◆ RECORDED INFORMATION ◆
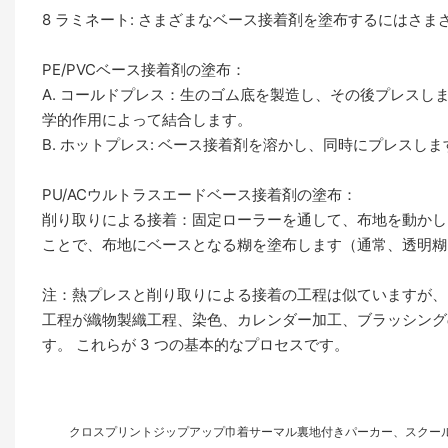
8 ラミネート: さまざまなベース接着剤を塗布するにはさ
PE/PVCベース接着剤の塗布：
A. コールドプレス：生のゴム底を製造し、その後プレスし
学的作用によって結合します。
B. ホットプレス: ベース接着剤を溶かし、同時にプレスし
PU/ACウルトラスエードベース接着剤の塗布：
削り取りによる接着：固定ローラーを通して、布地を動かし
ことで、布地にベースとなる糊を塗布します（通常、透明糊
注：熱プレスと削り取りによる接着の工程は似ていますが、
工程が織物製織工程、染色、カレンダー加工、ブラッシング
す。 これらが 3 つの基本的なプロセスです。
クロスプリントジップアップ巾着サーマル裏地付きパーカー、スクー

◆ WORK INSTRUCTIONS ◆
Repeat the lines exactly as they stand, from the opening line of the data through the line with "工程が織物製織工程、染色、カレンダー加工、ブラッシング". Pictures stay out of the copy.

◆ FINISHED EXERCISE ◆
8 ラミネート: さまざまなベース接着剤を塗布するにはさ
PE/PVCベース接着剤の塗布：
A. コールドプレス：生のゴム底を製造し、その後プレスし
学的作用によって結合します。
B. ホットプレス: ベース接着剤を溶かし、同時にプレスし
PU/ACウルトラスエードベース接着剤の塗布：
削り取りによる接着：固定ローラーを通して、布地を動かし
ことで、布地にベースとなる糊を塗布します（通常、透明糊
注：熱プレスと削り取りによる接着の工程は似ていますが、
工程が織物製織工程、染色、カレンダー加工、ブラッシング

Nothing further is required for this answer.